Lines in the data below that contain the word "will" are to be copied.

- **Bounding box prediction data**
····················

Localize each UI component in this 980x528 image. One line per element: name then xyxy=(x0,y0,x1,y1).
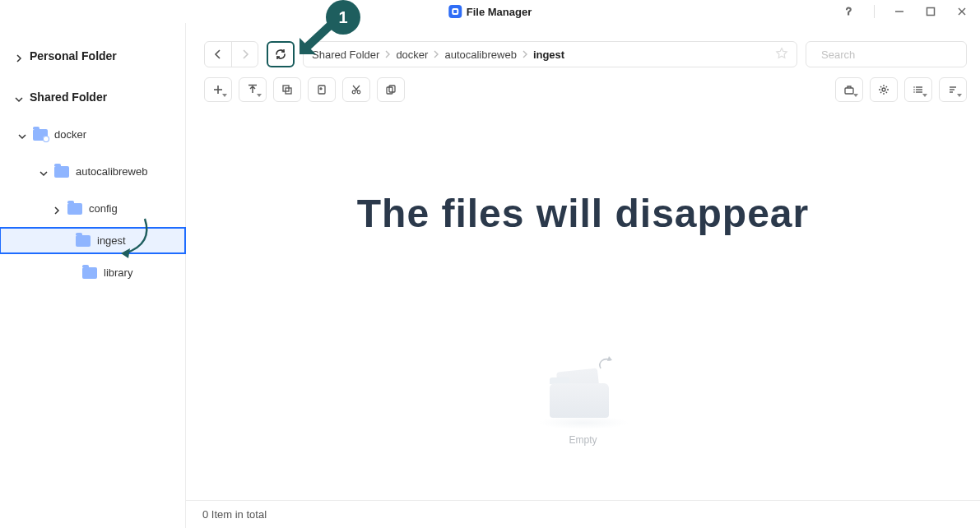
favorite-star-icon[interactable] xyxy=(775,47,788,63)
settings-button[interactable] xyxy=(870,77,898,102)
maximize-button[interactable] xyxy=(924,5,937,18)
sort-icon xyxy=(947,84,959,95)
chevron-down-icon xyxy=(39,168,48,176)
search-input[interactable] xyxy=(821,49,959,61)
main-layout: Personal Folder Shared Folder docker aut… xyxy=(0,23,980,528)
sidebar-item-label: autocalibreweb xyxy=(76,165,147,178)
refresh-icon xyxy=(274,48,287,61)
upload-arrow-icon xyxy=(596,354,615,373)
sidebar: Personal Folder Shared Folder docker aut… xyxy=(0,23,186,528)
empty-label: Empty xyxy=(569,434,597,446)
archive-button[interactable] xyxy=(835,77,863,102)
annotation-curve-icon xyxy=(118,215,160,265)
paste-button[interactable] xyxy=(308,77,336,102)
help-button[interactable]: ? xyxy=(843,5,856,18)
app-title-text: File Manager xyxy=(467,6,532,18)
sidebar-item-autocalibreweb[interactable]: autocalibreweb xyxy=(7,159,179,184)
sidebar-item-docker[interactable]: docker xyxy=(7,122,179,147)
chevron-right-icon xyxy=(433,50,439,58)
sidebar-root-shared[interactable]: Shared Folder xyxy=(7,84,179,110)
sidebar-root-personal[interactable]: Personal Folder xyxy=(7,43,179,69)
svg-point-26 xyxy=(913,91,915,93)
folder-icon xyxy=(33,129,48,141)
cut-button[interactable] xyxy=(342,77,370,102)
refresh-button[interactable] xyxy=(267,41,295,67)
sidebar-item-label: docker xyxy=(54,128,86,141)
forward-button[interactable] xyxy=(231,42,258,67)
annotation-headline: The files will disappear xyxy=(186,191,980,236)
annotation-step-number: 1 xyxy=(338,8,347,27)
annotation-step-badge: 1 xyxy=(326,0,360,35)
svg-rect-19 xyxy=(845,88,853,94)
list-icon xyxy=(913,84,924,95)
content-pane: Shared Folder docker autocalibreweb inge… xyxy=(186,23,980,528)
chevron-right-icon xyxy=(15,52,23,60)
sidebar-item-label: config xyxy=(89,202,118,215)
svg-text:?: ? xyxy=(846,6,852,17)
file-area: The files will disappear Empty xyxy=(186,109,980,500)
statusbar: 0 Item in total xyxy=(186,500,980,528)
svg-rect-12 xyxy=(318,86,325,94)
back-button[interactable] xyxy=(205,42,231,67)
chevron-down-icon xyxy=(15,93,23,101)
titlebar: File Manager ? xyxy=(0,0,980,23)
breadcrumb-segment[interactable]: docker xyxy=(396,49,428,61)
plus-icon xyxy=(212,84,224,95)
chevron-right-icon xyxy=(522,50,528,58)
upload-button[interactable] xyxy=(239,77,267,102)
svg-point-25 xyxy=(913,89,915,90)
empty-state: Empty xyxy=(538,364,629,446)
sort-button[interactable] xyxy=(939,77,967,102)
window-title: File Manager xyxy=(448,5,532,18)
spacer xyxy=(61,237,69,245)
app-icon xyxy=(448,5,462,18)
paste-icon xyxy=(316,84,327,95)
briefcase-icon xyxy=(843,84,855,95)
upload-icon xyxy=(247,84,258,95)
chevron-right-icon xyxy=(384,50,391,58)
view-mode-button[interactable] xyxy=(904,77,932,102)
duplicate-icon xyxy=(385,84,397,95)
minimize-button[interactable] xyxy=(893,5,906,18)
status-item-count: 0 Item in total xyxy=(202,508,267,521)
sidebar-root-label: Shared Folder xyxy=(30,90,107,104)
nav-group xyxy=(204,41,258,67)
scissors-icon xyxy=(351,84,362,95)
breadcrumb-segment[interactable]: autocalibreweb xyxy=(444,49,516,61)
empty-folder-icon xyxy=(538,364,629,429)
svg-point-20 xyxy=(882,88,885,91)
folder-icon xyxy=(54,166,69,178)
chevron-down-icon xyxy=(18,131,26,139)
sidebar-root-label: Personal Folder xyxy=(30,49,117,63)
copy-icon xyxy=(281,84,293,95)
spacer xyxy=(67,269,76,277)
duplicate-button[interactable] xyxy=(377,77,405,102)
folder-icon xyxy=(67,203,82,215)
window-controls: ? xyxy=(843,0,968,23)
copy-button[interactable] xyxy=(273,77,301,102)
breadcrumb[interactable]: Shared Folder docker autocalibreweb inge… xyxy=(303,41,797,67)
add-button[interactable] xyxy=(204,77,232,102)
sidebar-item-label: library xyxy=(104,266,132,279)
folder-icon xyxy=(82,267,97,279)
svg-point-24 xyxy=(913,86,915,88)
gear-icon xyxy=(878,84,889,95)
folder-icon xyxy=(76,235,91,247)
chevron-right-icon xyxy=(53,205,61,213)
separator xyxy=(874,5,875,18)
svg-rect-2 xyxy=(927,8,935,16)
search-box[interactable] xyxy=(806,41,967,67)
breadcrumb-segment-current[interactable]: ingest xyxy=(533,49,564,61)
toolbar-actions xyxy=(186,74,980,109)
close-button[interactable] xyxy=(955,5,968,18)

····················

- **Exercise solution**
annotation-headline: The files will disappear xyxy=(186,191,980,236)
file-area: The files will disappear Empty xyxy=(186,109,980,500)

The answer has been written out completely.